と。そんで、その恋人が店によく顔を出してたおれである事も、その時はっきりと本人の口から聞いたんだと。

「弥勒くんが可愛いのは完全同意として、手が出せないと聞いた時は心底安心したよ。これなら当分、2人の仲は進展せずに済みそうだってね。
 本当に、灰田が警戒心の薄いバカで良かったよ」

「…」

 手で胸を撫で下ろすゼスチュアをしながらそう言ったみさかに、微妙な沈黙で答えるおれ。大翔を警戒心の薄いバカってのは、おれもめちゃくちゃそう思うけど…見てよ、大翔のヤツを。ショックで耳も肩も尻尾もペタンとしょげてる。
 そりゃそうか。自分に目をかけてくれて、ついさっきまでは体の関係まで持ってた超かっこいいエリート社員が、実は心の中では自分をバカだと見下してたんだから。しかも自分の恋人を好きで、その恋人との関係を牽制する為にセフレ関係を持ちかけてたなんて知っちゃったら…大翔じゃなくても情報過多でキャパオーバーになるわ。
 それにさっきから聞いてると、みさかって大翔に容赦ない毒舌だし。身体も大きいけど、何よりおおらかな性格で、あまり他人の悪意に触れる事無くすくすく育ってきたのが顔に出てる大翔みたいなヤツにとっては、今のみさかの態度はあまりにキツいと思われ。よく見たら目が充血してるし…。

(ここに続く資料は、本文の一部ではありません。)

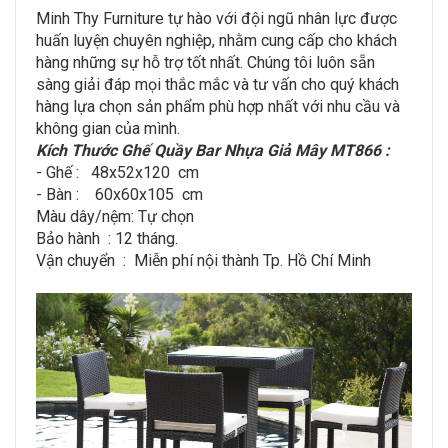
Minh Thy Furniture tự hào với đội ngũ nhân lực được
huấn luyện chuyên nghiệp, nhằm cung cấp cho khách
hàng những sự hỗ trợ tốt nhất. Chúng tôi luôn sẵn
sàng giải đáp mọi thắc mắc và tư vấn cho quý khách
hàng lựa chọn sản phẩm phù hợp nhất với nhu cầu và
không gian của mình.
Kích Thước Ghế Quầy Bar Nhựa Giả Mây MT866 :
- Ghế : 48x52x120 cm
- Bàn : 60x60x105 cm
Màu dây/nệm: Tự chọn
Bảo hành : 12 tháng.
Vận chuyển : Miễn​ p​hí nội thành​ Tp. Hồ Chí Minh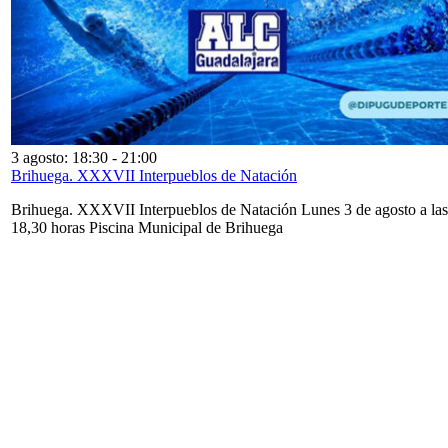
3 agosto: 18:30
-
21:00
Brihuega. XXXVII Interpueblos de Natación
Brihuega. XXXVII Interpueblos de Natación Lunes 3 de agosto a las
18,30 horas Piscina Municipal de Brihuega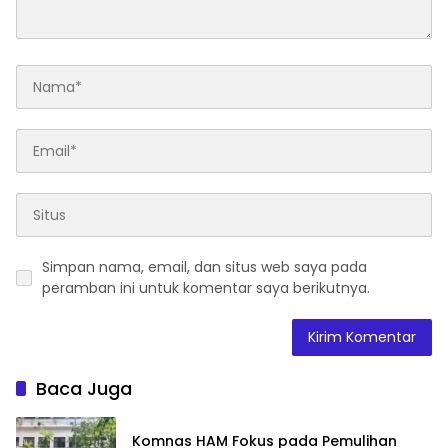
Simpan nama, email, dan situs web saya pada
peramban ini untuk komentar saya berikutnya.
Baca Juga
Komnas HAM Fokus pada Pemulihan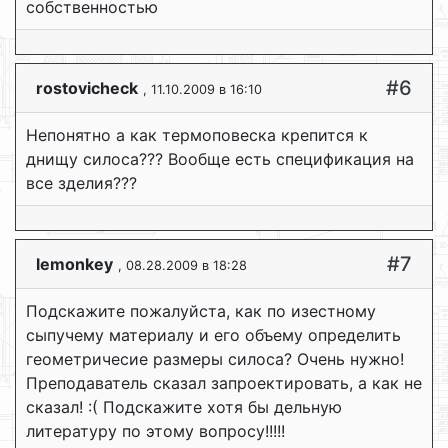
собственностью
#6
rostovicheck
, 11.10.2009 в 16:10
Непонятно а как термоповеска крепится к
днищу силоса??? Вообще есть спецификация на
все зделия???
#7
lemonkey
, 08.28.2009 в 18:28
Подскажите пожалуйста, как по изестному
сыпучему материалу и его объему определить
геометричесие размеры силоса? Очень нужно!
Преподаватель сказал запроектировать, а как не
сказал! :( Подскажите хотя бы дельную
литературу по этому вопросу!!!!!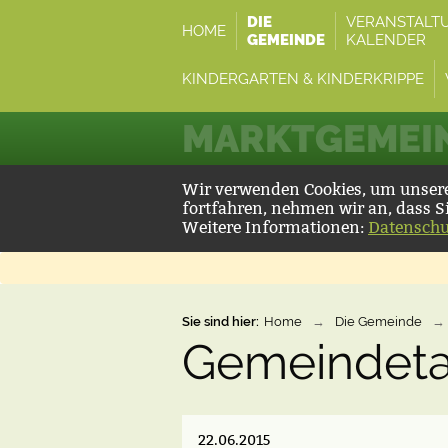
DIE
VERANSTALT
HOME
GEMEINDE
KALENDER
KINDERGARTEN & KINDERKRIPPE
MARKTGEMEIN
Wir verwenden Cookies, um unsere 
fortfahren, nehmen wir an, dass S
Weitere Informationen:
Datenschu
Sie sind hier:
Home
→
Die Gemeinde
→
Gemeindet
22.06.2015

「でもそう日を置かない内に別の悩みを打ち明けられるようになった。今度は可愛い過ぎて我慢の限界が来そうだってね。驚いたよ。手が出せないから我慢の限界になるまでのスパンがあんまりにも短か過ぎて」

 吐き捨てるように言いながら、じろりと大翔に視線を向けるみさか。みさかとおれはソファに座ってて、大翔は立ってるんだから少し見上げてる筈なのに、見下してるように見えるのはなぁぜなぁぜ?
 そんで、そんな視線で刺された大翔は、バツが悪そうに俯いた。

「俺は焦ったよ。この駄犬、こんな体格差で弥勒くんに不逞を働くつもりかと。このままじゃ2人を引き離す前に、小さな弥勒くんがズタズタに傷つけられて心までぺしゃんこに潰されてしまう…。そこで俺は、当初考えていた作戦を速やかに実行に移した。彼の有り余るリビドーを、俺が手っ取り早く解消してやる事にしたんだ。いずれ別れてもらうまで、弥勒くんには無事でいてもらわなきゃならないからね」

「…(また小さいって言った)」

「しっかし、セフレにと持ちかけて3回目でホテルに着いて来た時は安心したよ。よほど溜まってたのか、最初からがっつかれて参っちゃったけど…。でも、弥勒くんを守る防波堤として役立てると思えば、尻くらい惜しくはないしね」

「はぁ…」

 さっきの大翔の発言に次ぎ、再びドン引きするおれ。なのに当のみさかは妙に得意げ。これ、マジでおれの為だって信じてるんだろうなあ。すっごいズレてるけど。
 それにしても、初対面なのにコイツ、おれに小さいって言い過ぎじゃね? 
 もう言葉が無くて、肩を抱かれたままみさかの顔をまじまじと見つめてしまう。すると何を思ったのか、みさかが顔を近づけて来たかと思った途端、チュッとキスされた。

 なぜに?
  
 唇は2、3秒で離れたけど、おれは一瞬何が起きたかわからず呆然。丸い目を更に丸くしてみさかを見ると、彼はまたあの優しい笑みを浮かべながらおれに言った。

「あ、安心していいよ。俺と灰田、本当に割り切り関係でキスはNGだったから」

「あ、え、そうなんだ…」

 大翔を見ると、こっちを見つめたまま滝のような涙を流してたので、見なかった事にする。まあ、動機から何からをこれだけ赤裸々に語ってくれたみさかが、今更嘘や誤魔化しを言うとは思えないから素直に信じるとするか。
 
 ……いや、違う。今、問題はそこじゃない。

「なんでおれに断りもなくキスするんだよ」

「え?…可愛かったから?」

「…」

「灰田とは別れるんだから、問題ないだろ?」

 
 どうしよう。全く話しが通じないぞ。